For this exercise, copy the data exactly and omit any images.

**PROVIDED RECORDS**
########################################

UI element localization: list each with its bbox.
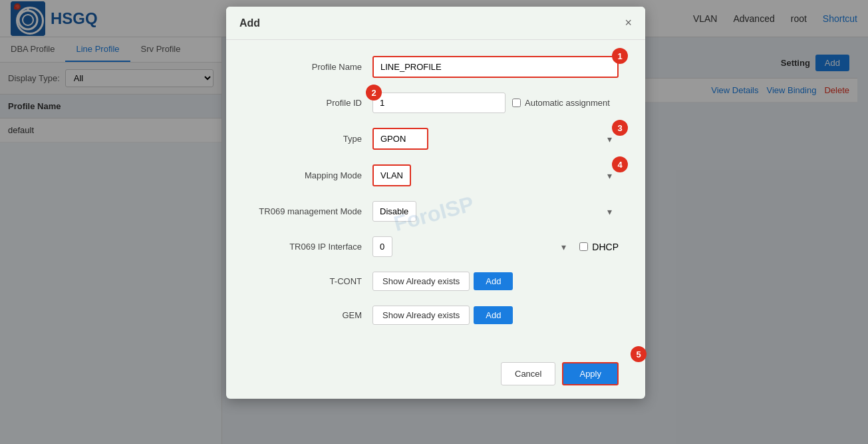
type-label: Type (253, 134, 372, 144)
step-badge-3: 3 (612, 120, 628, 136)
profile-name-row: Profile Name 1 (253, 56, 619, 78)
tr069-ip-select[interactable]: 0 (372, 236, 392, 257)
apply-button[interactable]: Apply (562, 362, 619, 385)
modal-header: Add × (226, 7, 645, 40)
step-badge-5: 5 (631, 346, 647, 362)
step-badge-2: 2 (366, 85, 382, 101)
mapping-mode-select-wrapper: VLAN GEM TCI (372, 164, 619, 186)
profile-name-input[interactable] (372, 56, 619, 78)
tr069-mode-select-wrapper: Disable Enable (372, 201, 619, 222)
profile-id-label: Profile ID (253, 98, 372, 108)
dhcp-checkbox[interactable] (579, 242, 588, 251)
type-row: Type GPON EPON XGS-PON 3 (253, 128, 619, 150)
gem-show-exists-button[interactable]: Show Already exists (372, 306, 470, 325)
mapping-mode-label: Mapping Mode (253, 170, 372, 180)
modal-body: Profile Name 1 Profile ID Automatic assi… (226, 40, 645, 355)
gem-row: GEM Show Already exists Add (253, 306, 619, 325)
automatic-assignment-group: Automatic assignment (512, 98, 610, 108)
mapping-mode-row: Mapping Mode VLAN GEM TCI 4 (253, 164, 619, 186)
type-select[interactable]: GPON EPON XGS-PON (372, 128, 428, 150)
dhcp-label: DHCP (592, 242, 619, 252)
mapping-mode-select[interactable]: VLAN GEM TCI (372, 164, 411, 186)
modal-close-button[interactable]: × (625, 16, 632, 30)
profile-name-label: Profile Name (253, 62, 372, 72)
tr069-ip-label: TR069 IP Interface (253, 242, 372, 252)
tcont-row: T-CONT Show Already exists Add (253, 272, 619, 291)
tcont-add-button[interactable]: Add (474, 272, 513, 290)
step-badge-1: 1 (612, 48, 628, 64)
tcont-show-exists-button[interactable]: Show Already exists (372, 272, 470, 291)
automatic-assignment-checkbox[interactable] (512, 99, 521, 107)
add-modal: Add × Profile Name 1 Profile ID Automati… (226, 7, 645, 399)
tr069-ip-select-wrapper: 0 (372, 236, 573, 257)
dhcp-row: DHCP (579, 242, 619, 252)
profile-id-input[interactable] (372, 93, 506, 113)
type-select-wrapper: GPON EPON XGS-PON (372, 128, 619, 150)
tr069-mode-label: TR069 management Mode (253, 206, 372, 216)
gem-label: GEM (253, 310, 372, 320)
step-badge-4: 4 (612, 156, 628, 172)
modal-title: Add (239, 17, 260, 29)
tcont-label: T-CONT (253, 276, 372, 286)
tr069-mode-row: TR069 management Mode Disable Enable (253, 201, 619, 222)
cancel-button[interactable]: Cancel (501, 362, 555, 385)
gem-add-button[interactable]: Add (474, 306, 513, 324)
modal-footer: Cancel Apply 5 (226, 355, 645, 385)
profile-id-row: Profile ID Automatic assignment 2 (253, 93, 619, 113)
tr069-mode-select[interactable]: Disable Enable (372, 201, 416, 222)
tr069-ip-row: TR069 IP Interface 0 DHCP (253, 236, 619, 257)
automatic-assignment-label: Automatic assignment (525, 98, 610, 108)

########################################

**OUTPUT FOR THIS EXERCISE**
UI element localization: list each with its bbox.
type-label: Type (253, 134, 372, 144)
step-badge-3: 3 (612, 120, 628, 136)
profile-name-row: Profile Name 1 (253, 56, 619, 78)
tr069-ip-select[interactable]: 0 (372, 236, 392, 257)
apply-button[interactable]: Apply (562, 362, 619, 385)
modal-header: Add × (226, 7, 645, 40)
step-badge-5: 5 (631, 346, 647, 362)
step-badge-2: 2 (366, 85, 382, 101)
mapping-mode-select-wrapper: VLAN GEM TCI (372, 164, 619, 186)
profile-name-input[interactable] (372, 56, 619, 78)
tr069-mode-select-wrapper: Disable Enable (372, 201, 619, 222)
profile-id-label: Profile ID (253, 98, 372, 108)
dhcp-checkbox[interactable] (579, 242, 588, 251)
type-row: Type GPON EPON XGS-PON 3 (253, 128, 619, 150)
gem-show-exists-button[interactable]: Show Already exists (372, 306, 470, 325)
mapping-mode-label: Mapping Mode (253, 170, 372, 180)
modal-body: Profile Name 1 Profile ID Automatic assi… (226, 40, 645, 355)
gem-row: GEM Show Already exists Add (253, 306, 619, 325)
automatic-assignment-group: Automatic assignment (512, 98, 610, 108)
mapping-mode-row: Mapping Mode VLAN GEM TCI 4 (253, 164, 619, 186)
type-select[interactable]: GPON EPON XGS-PON (372, 128, 428, 150)
dhcp-label: DHCP (592, 242, 619, 252)
mapping-mode-select[interactable]: VLAN GEM TCI (372, 164, 411, 186)
modal-close-button[interactable]: × (625, 16, 632, 30)
profile-name-label: Profile Name (253, 62, 372, 72)
tr069-ip-label: TR069 IP Interface (253, 242, 372, 252)
tcont-row: T-CONT Show Already exists Add (253, 272, 619, 291)
tcont-add-button[interactable]: Add (474, 272, 513, 290)
step-badge-1: 1 (612, 48, 628, 64)
tcont-show-exists-button[interactable]: Show Already exists (372, 272, 470, 291)
automatic-assignment-checkbox[interactable] (512, 99, 521, 107)
add-modal: Add × Profile Name 1 Profile ID Automati… (226, 7, 645, 399)
tr069-ip-select-wrapper: 0 (372, 236, 573, 257)
dhcp-row: DHCP (579, 242, 619, 252)
profile-id-input[interactable] (372, 93, 506, 113)
type-select-wrapper: GPON EPON XGS-PON (372, 128, 619, 150)
tr069-mode-label: TR069 management Mode (253, 206, 372, 216)
gem-label: GEM (253, 310, 372, 320)
step-badge-4: 4 (612, 156, 628, 172)
modal-title: Add (239, 17, 260, 29)
tcont-label: T-CONT (253, 276, 372, 286)
tr069-mode-row: TR069 management Mode Disable Enable (253, 201, 619, 222)
cancel-button[interactable]: Cancel (501, 362, 555, 385)
gem-add-button[interactable]: Add (474, 306, 513, 324)
modal-footer: Cancel Apply 5 (226, 355, 645, 385)
profile-id-row: Profile ID Automatic assignment 2 (253, 93, 619, 113)
tr069-mode-select[interactable]: Disable Enable (372, 201, 416, 222)
tr069-ip-row: TR069 IP Interface 0 DHCP (253, 236, 619, 257)
automatic-assignment-label: Automatic assignment (525, 98, 610, 108)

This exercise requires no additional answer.